The elastic members 27 and 27 'are inserted between both ends of the protruding portion 26 and between both ends of the short diameter portion 20, respectively.

As a result of this, the large impact in the axial direction is mitigated by the elastic members 27 and 27 'before being delivered to the casing barrel 35 to be transmitted to the housing 1 when it is not configured as above. Even if the worker grasps the kabatong 35 during the grinding operation, the worker can be freed from fatigue and thus improve the work performance.
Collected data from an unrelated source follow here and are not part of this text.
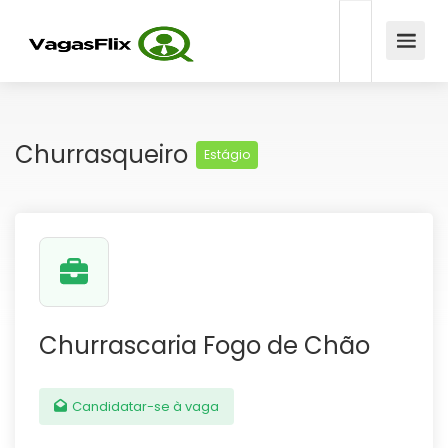
Churrasqueiro
Estágio
Churrascaria Fogo de Chão
Candidatar-se à vaga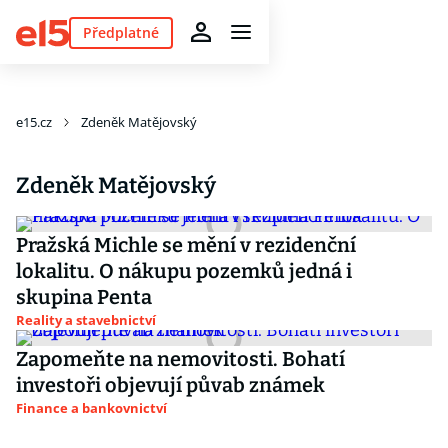
Předplatné
e15.cz
Zdeněk Matějovský
Zdeněk Matějovský
Pražská Michle se mění v rezidenční
lokalitu. O nákupu pozemků jedná i
skupina Penta
Reality a stavebnictví
Zapomeňte na nemovitosti. Bohatí
investoři objevují půvab známek
Finance a bankovnictví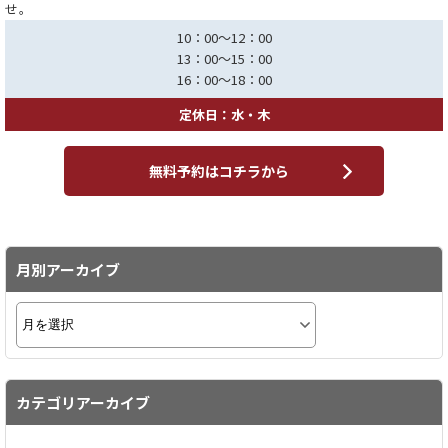
せ。
10：00～12：00
13：00～15：00
16：00～18：00
定休日：水・木
無料予約はコチラから
月別アーカイブ
カテゴリアーカイブ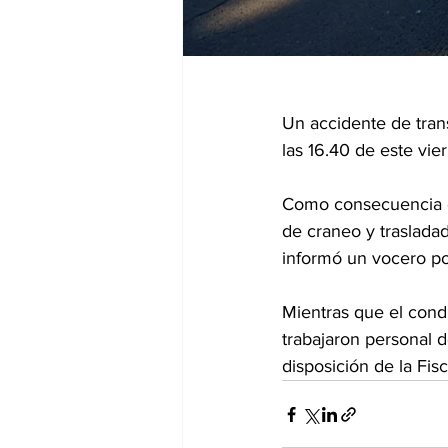
Un accidente de tran
las 16.40 de este vie
Como consecuencia de
de craneo y trasladad
informó un vocero pol
Mientras que el condu
trabajaron personal d
disposición de la Fisc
The invention described above can be modified in various ways. Since such modifications do not depart from the spirit and scope of the present invention, such modifications apparent to those skilled in the art are intended to be included within the scope of the following claims.

Claims (1)

Cylinder bore (3, 6) containing the ram (2, 7) to generate an impact force therein, and the operating chamber (4) containing the receptor (7, 105) to anchor the anvil (13, 14) and tablet (10) , 12 is placed in a straight line to accommodate in the housing 1, and the short diameter portions 32 and 20 are installed on the outer circumference of the housing 1 and axially movable on the outer circumference of the housing 1 at the same time. The protrusions 36 and 26 protruding thickly on the inner surface of the kabatong 35 are engaged with the short diameter portions 32 and 20 and between the both ends of the protrusions 36 and 26 and both ends of the short diameter portions 32 and 20, respectively. An impact mitigating device in an impact tool, characterized by interposing elastic members (37, 27, 27 ').